Could commonplaces be the solution?

Reading Analysis 4

In chapter 8, “Toward a New Sociospatial Dialectic,” of David Fleming’s City of Rhetoric, he argues that the built environment such as public space influences the type of work and people that derive from the particular area. In other words, for Fleming, where you come from shapes what possibilities you have. Therefore, location makes it increasingly difficult for those living in areas lacking resources. Fleming continues to analyze his proposed ideas of communities such as the perfect self-governed group of people around 50,000-100,00. Through interaction, by bringing people together “toward a new sociospatial dialectic,” there is a possibility to overcome the divides amongst a community.

Fleming brings to question, in my opinion his most influential notion that there is a close relationship between physical location and an individual. Furthermore, each town or city has a unique feel to it with both positive and negative attributes. Some places are able to succeed better than others when there is a common goal which everyone shares. This leads to Fleming’s conclusion that place and rhetorical well-being are linked as well (184). Fleming describes that “the only way to build a self-governing community in our society…is to make sure that they are all relatively similar in background and goals” (183). When people come from similar backgrounds it is easier to understand one another right off the bat. Unfortunately, it is difficult for two groups of widely different backgrounds to come and settle in one place. A good example is regarding the Cabrini Green housing projects. Some of the local residents living near the housing project are not fond of the apartment building. They don’t want massive amounts of people moving into their community and look down upon the Cabrini Green residents. This is simply the root of all tension in the community.
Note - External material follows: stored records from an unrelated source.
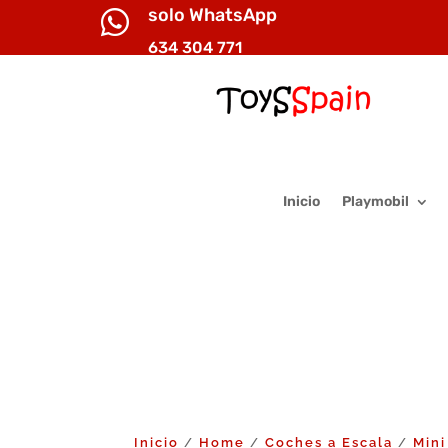
solo WhatsApp

634 304 771
Inicio
Playmobil
Inicio
Home
Coches a Escala
Mini
/
/
/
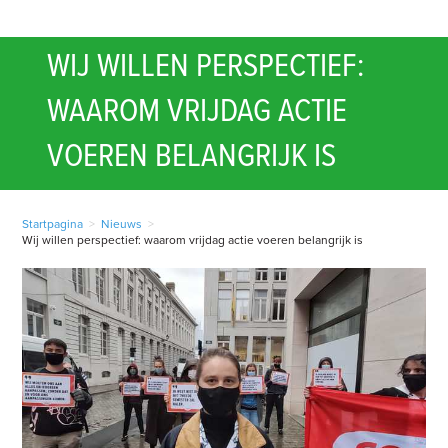
WIJ WILLEN PERSPECTIEF:
WAAROM VRIJDAG ACTIE
VOEREN BELANGRIJK IS
Startpagina
>
Nieuws
>
Wij willen perspectief: waarom vrijdag actie voeren belangrijk is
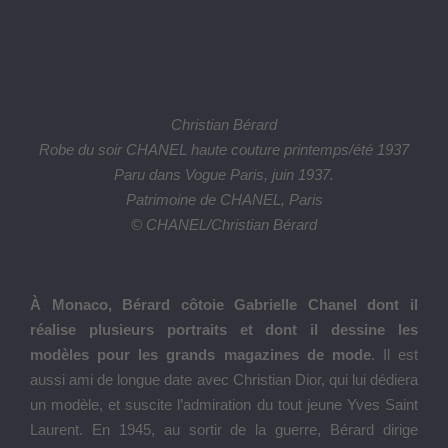
les enfants du quartier, sous l’objectif du photographe André
Ostier.
La riche correspondance de Bérard à Kochno témoigne du
choc esthétique ressenti devant ces paysages et de
l’importance du thème méditerranéen dans son œuvre.
Nouveau Musée National de Monaco / Villa Paloma
56, boulevard du Jardin Exotique à Monaco
Jusqu’au 16 octobre 2022
Commissaire de l’exposition : Célia Bernasconi
Mise en scène : Jacques Grange
Artiste invité : Nick Mauss
Coordination générale : Emmanuelle Capra, Hortense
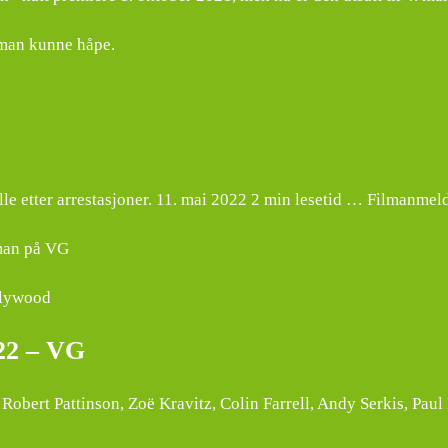
 man kunne håpe.
olle etter arrestasjoner. 11. mai 2022 2 min lesetid … Filmanm
tman på VG
llywood
022 – VG
Robert Pattinson, Zoë Kravitz, Colin Farrell, Andy Serkis, Paul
Suburbs vs. city life. Many benefits of living in a diverse area rather than being trapped in a bubble on land.

Fleming concludes this section by proposing the concept that poverty is not caused by the “poor people themselves but rather the poor quality of their environments”(194). Some factors of the environments can include the public schools, crime rates, the number of accessible jobs, and racial and economic segregation in the area. In most circumstances it is hard for those born into poverty to escape due to the lack of support from their communities. Simply put…”place matters.” So what’s the solution? Commonplaces. Fleming feels that commonplaces will bring the entire community together and give the residents a common ground to which they can build a relationship (191). However, commonplaces aren’t just physical. Commonplaces can foster a sense of well-being amongst the residents and improve the general atmosphere of a given area.